Honestly, did you even known there was a Department of Pedagogy anywhere? Well, there is. They teach about the science of teaching. And apparently cartoons.
Pilar Casares García is a teacher in the Department of Pedagogy at the University of Granada but instead of teaching about teaching, she researches male chauvinism. In cartoons.
This was apparently once a real problem once but she says it's better now; women are as intelligent, agile, attractive, strong, and heroic as their male counterparts ... or more. This is in contrast to old stereotypes like Snow White or Cinderella who didn't surf with aliens or fight on pirate ships, though they were regarded as quite attractive and excellent role models for being caring and compassionate.
To reach this conclusion, professor Casares analyzed 11 female characters in four Disney films: Treasure Planet, Lilo & Stitch, Atlantis - The Lost Empire, and The Emperor’s New Groove.
This would seem to be putting the cart before the horse and not knowing who's driving. It's nice that these cartoons all had strong female role models, except that's even less realistic than a surfing alien (do all cartoons have smart, attractive competent males? Not even close), and 3 of these 4 movies were not very good (2 of those affirmed by box office receipts), leading one to correlate unrealistically physically competent young women with movies that will be bad.
Nevertheless, Casares says the 'end of the Barbie woman' is a good thing. Except she's wrong. Mattel is a $4 billion company. 20% of the revenues of that company and 30% of its profits are from Barbie. Why are Barbie dolls bad? They look like girls, except they are girls who don't live their lives in blue jeans and try to be men. No Barbie doll marketing campaign portrays any Stepword wife agenda. If Barbies dolls instead look more like boys, what will that do to the self images of young women who can never attain it?
If Casares really wanted to use a doll as a negative female image, she should have gone after Bratz. They're a lot less positive as role models than Barbie dolls - and sell more.
Is it really better to have female role models that are all physically tough, sarcastic, commanding ... you know, men? What happens the first time a new generation of women discovers there are some physical things men can do better? We don't know because it's just a cartoon. Do kids live their lives based on a cartoon?
Either the media shapes a child's psyche or it simply reflects culture - it depends on whether someone is in the business of selling us something or trying to defend their marketing actions.

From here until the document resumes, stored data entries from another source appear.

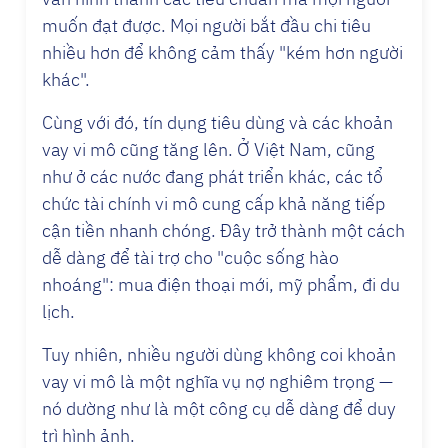
muốn đạt được. Mọi người bắt đầu chi tiêu
nhiều hơn để không cảm thấy "kém hơn người
khác".
Cùng với đó, tín dụng tiêu dùng và các khoản
vay vi mô cũng tăng lên. Ở Việt Nam, cũng
như ở các nước đang phát triển khác, các tổ
chức tài chính vi mô cung cấp khả năng tiếp
cận tiền nhanh chóng. Đây trở thành một cách
dễ dàng để tài trợ cho "cuộc sống hào
nhoáng": mua điện thoại mới, mỹ phẩm, đi du
lịch.
Tuy nhiên, nhiều người dùng không coi khoản
vay vi mô là một nghĩa vụ nợ nghiêm trọng —
nó dường như là một công cụ dễ dàng để duy
trì hình ảnh.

If it impacts it, society should be as concerned with the homogenization of gender differences as they are with portrayal of women as bathing beauties. A world where women are taught they can only be self-actualized if they act like men is a step backward.
This desire to make women into men in cartoons is not new. In 1997, a paper presented at the American Psychological Association's (APA) 105th Annual Convention criticized cartoons for not having female characters that were masculine enough.
I disagree on the value of using masculinity as the only metric for being a positive female role model. In "Aladdin", one of the cartoons that paper analyzed and felt lacking, Princess Jasmine is independent, intelligent and feels limited by her role in ancient society - yet she is apparently not masculine enough because she doesn't fight the villain; however, the story arc is not about her. She's already a good person. The story is about Aladdin, who is a thief. she's the role model, she just isn't masculine.
If anything, studies should be analyzing the impact on young boys of making a thief the hero.
It used to be that there were no women on stage - they were all men dressed as women. Insisting on making women more masculine is not empowering anyone, it's establishing physical and cultural standards that cannot and should not be attained.